Task instructions: Without altering a word, return the records below, but exclude the pictures.

───── Provided material ─────

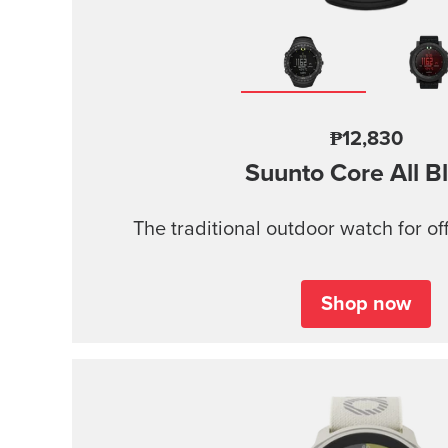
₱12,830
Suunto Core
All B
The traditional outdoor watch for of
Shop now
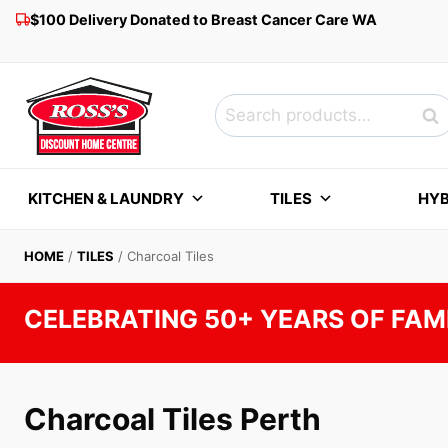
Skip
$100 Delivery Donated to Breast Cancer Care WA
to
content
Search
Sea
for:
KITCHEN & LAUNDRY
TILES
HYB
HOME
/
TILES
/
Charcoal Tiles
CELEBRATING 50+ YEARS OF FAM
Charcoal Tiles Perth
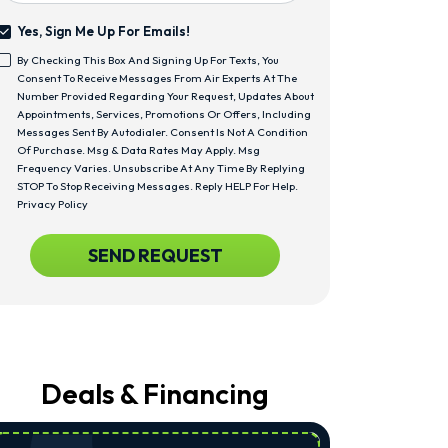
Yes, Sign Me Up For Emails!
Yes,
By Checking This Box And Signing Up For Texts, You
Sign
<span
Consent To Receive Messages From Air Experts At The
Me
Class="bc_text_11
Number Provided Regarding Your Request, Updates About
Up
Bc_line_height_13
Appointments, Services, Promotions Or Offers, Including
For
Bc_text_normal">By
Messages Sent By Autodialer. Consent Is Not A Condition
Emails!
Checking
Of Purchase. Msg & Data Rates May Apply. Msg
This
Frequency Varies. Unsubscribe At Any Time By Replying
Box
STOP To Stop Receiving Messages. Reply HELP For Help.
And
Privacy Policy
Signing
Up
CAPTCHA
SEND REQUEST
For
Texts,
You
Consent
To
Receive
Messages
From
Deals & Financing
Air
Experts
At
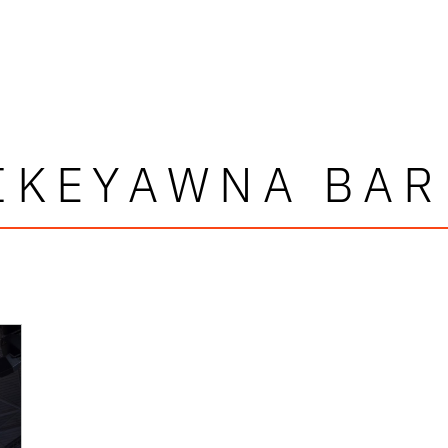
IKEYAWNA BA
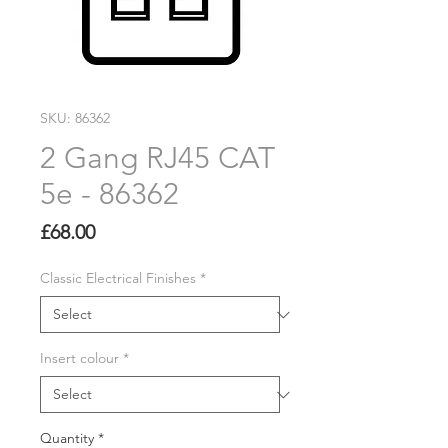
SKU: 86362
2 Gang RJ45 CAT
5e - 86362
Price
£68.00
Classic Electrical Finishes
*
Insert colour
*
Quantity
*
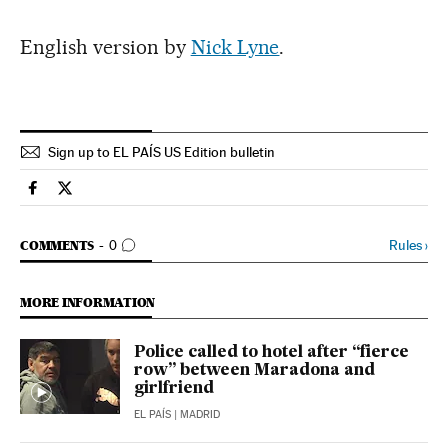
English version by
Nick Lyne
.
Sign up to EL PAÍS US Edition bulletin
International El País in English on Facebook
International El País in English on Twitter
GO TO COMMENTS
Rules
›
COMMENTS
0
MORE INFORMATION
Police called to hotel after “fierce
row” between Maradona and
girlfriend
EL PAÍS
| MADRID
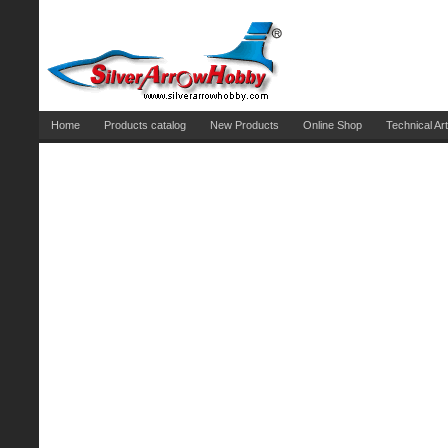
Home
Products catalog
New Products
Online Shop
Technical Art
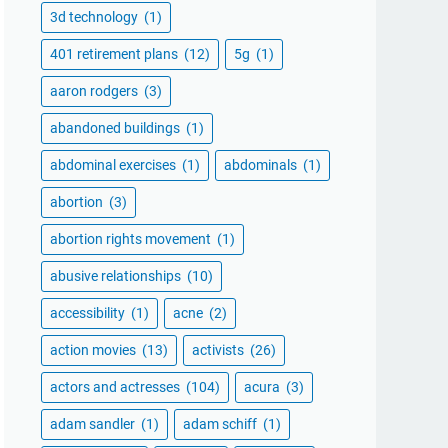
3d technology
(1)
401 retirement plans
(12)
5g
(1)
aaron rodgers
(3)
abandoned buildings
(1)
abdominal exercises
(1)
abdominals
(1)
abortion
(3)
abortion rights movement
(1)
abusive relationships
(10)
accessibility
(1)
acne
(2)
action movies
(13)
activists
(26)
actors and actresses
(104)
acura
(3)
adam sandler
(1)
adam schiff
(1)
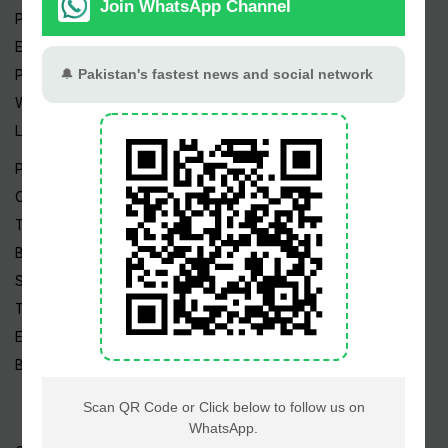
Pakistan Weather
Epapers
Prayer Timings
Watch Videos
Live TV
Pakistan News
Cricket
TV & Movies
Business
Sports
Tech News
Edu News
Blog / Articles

─────

Task output:
₱12,830
Suunto Core
All B
The traditional outdoor watch for of
Shop now
Skip
$100 Delivery Donated to Breast Cancer Care WA
to
content
Search
Sea
for:
KITCHEN & LAUNDRY
TILES
HYB
HOME
/
TILES
/
Charcoal Tiles
CELEBRATING 50+ YEARS OF FAM
Charcoal Tiles Perth
Yes, Sign Me Up For Emails!
Yes,
By Checking This Box And Signing Up For Texts, You
Sign
<span
Consent To Receive Messages From Air Experts At The
Me
Class="bc_text_11
Number Provided Regarding Your Request, Updates About
Up
Bc_line_height_13
Appointments, Services, Promotions Or Offers, Including
For
Bc_text_normal">By
Messages Sent By Autodialer. Consent Is Not A Condition
Emails!
Checking
Of Purchase. Msg & Data Rates May Apply. Msg
This
Frequency Varies. Unsubscribe At Any Time By Replying
Box
STOP To Stop Receiving Messages. Reply HELP For Help.
And
Privacy Policy
Signing
Up
CAPTCHA
SEND REQUEST
For
Texts,
You
Consent
To
Receive
Messages
From
Deals & Financing
Air
Experts
At
IKEYAWNA BA
SKU: 86362
2 Gang RJ45 CAT
5e - 86362
Price
£68.00
Classic Electrical Finishes
*
Insert colour
*
Quantity
*
English version by
Nick Lyne
.
Sign up to EL PAÍS US Edition bulletin
International El País in English on Facebook
International El País in English on Twitter
GO TO COMMENTS
Rules
›
COMMENTS
0
MORE INFORMATION
Police called to hotel after “fierce
row” between Maradona and
girlfriend
EL PAÍS
| MADRID
Home
Products catalog
New Products
Online Shop
Technical Art
3d technology
(1)
401 retirement plans
(12)
5g
(1)
aaron rodgers
(3)
abandoned buildings
(1)
abdominal exercises
(1)
abdominals
(1)
abortion
(3)
abortion rights movement
(1)
abusive relationships
(10)
accessibility
(1)
acne
(2)
action movies
(13)
activists
(26)
actors and actresses
(104)
acura
(3)
adam sandler
(1)
adam schiff
(1)
Pakistan Weather
Epapers
Prayer Timings
Watch Videos
Live TV
Pakistan News
Cricket
TV & Movies
Business
Sports
Tech News
Edu News
Blog / Articles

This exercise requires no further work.